=== TASK DIRECTIONS ===
From the data below, copy exactly the lines that lie between the one holding "flexes as you change position, respondi" and the one holding "October 2025", including both, and nothing more.

╭─ RAW DATA

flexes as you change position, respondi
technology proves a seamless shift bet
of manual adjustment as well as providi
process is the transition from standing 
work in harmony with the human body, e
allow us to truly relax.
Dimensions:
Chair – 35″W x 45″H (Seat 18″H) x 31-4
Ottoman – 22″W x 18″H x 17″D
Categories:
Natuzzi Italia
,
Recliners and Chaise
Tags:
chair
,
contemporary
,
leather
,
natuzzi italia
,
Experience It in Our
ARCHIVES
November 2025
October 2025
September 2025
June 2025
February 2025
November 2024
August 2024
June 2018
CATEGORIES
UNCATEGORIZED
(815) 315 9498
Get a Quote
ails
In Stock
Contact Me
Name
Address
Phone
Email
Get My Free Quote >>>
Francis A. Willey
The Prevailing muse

╰─
╭─ RAW DATA

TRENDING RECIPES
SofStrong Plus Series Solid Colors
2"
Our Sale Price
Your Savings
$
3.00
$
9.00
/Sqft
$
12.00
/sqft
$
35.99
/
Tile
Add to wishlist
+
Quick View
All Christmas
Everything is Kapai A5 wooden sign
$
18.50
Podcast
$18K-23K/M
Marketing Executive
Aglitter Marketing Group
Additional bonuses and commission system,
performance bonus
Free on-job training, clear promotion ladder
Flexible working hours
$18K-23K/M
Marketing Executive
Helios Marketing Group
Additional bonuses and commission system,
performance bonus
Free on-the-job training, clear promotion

╰─
╭─ RAW DATA

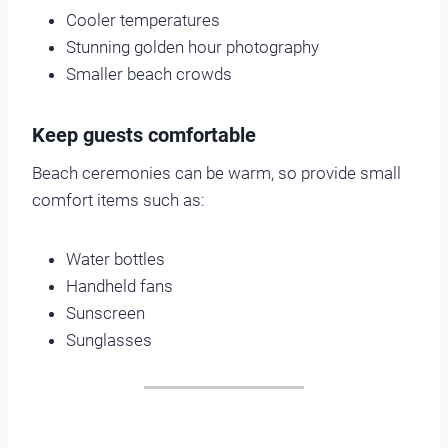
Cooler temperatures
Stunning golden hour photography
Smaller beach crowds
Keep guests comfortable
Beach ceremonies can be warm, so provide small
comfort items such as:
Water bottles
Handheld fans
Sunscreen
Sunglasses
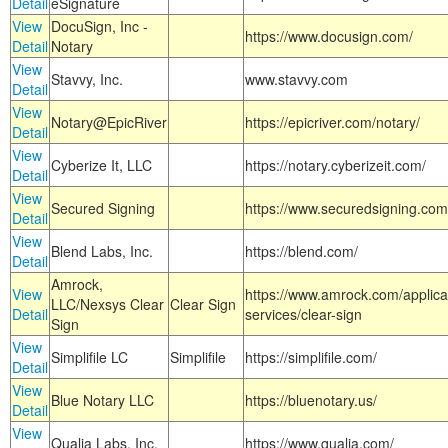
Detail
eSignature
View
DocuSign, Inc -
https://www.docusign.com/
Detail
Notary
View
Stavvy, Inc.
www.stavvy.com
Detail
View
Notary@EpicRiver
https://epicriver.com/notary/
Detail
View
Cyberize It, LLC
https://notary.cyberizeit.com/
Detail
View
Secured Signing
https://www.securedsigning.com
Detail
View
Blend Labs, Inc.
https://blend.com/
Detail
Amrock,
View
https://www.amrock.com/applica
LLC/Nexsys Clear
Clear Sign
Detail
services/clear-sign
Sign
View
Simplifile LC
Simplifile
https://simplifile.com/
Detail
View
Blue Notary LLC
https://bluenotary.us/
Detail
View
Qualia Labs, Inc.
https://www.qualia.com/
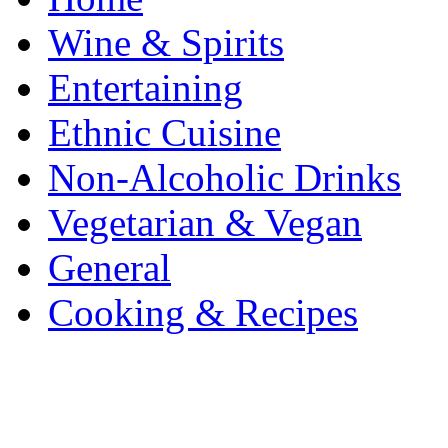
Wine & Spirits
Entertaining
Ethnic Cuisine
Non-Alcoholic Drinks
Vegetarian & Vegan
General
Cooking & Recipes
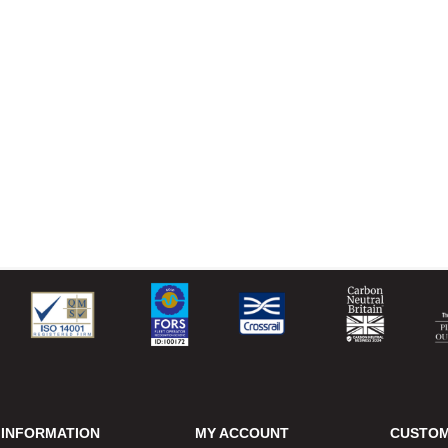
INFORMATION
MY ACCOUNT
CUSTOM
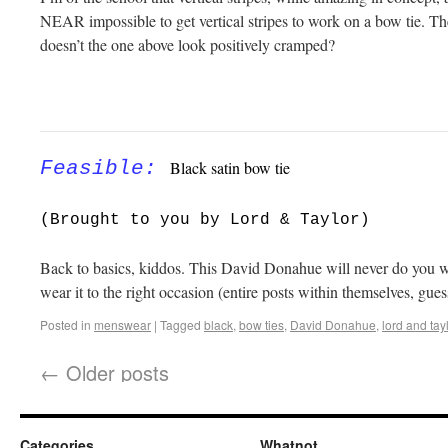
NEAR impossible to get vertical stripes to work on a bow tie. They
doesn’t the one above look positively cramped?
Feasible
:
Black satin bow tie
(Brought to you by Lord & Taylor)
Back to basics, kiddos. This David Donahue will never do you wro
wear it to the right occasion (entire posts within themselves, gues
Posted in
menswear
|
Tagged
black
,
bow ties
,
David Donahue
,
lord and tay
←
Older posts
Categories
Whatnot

╰─

=== WRITTEN REPLY ===
flexes as you change position, respondi
technology proves a seamless shift bet
of manual adjustment as well as providi
process is the transition from standing 
work in harmony with the human body, e
allow us to truly relax.
Dimensions:
Chair – 35″W x 45″H (Seat 18″H) x 31-4
Ottoman – 22″W x 18″H x 17″D
Categories:
Natuzzi Italia
,
Recliners and Chaise
Tags:
chair
,
contemporary
,
leather
,
natuzzi italia
,
Experience It in Our
ARCHIVES
November 2025
October 2025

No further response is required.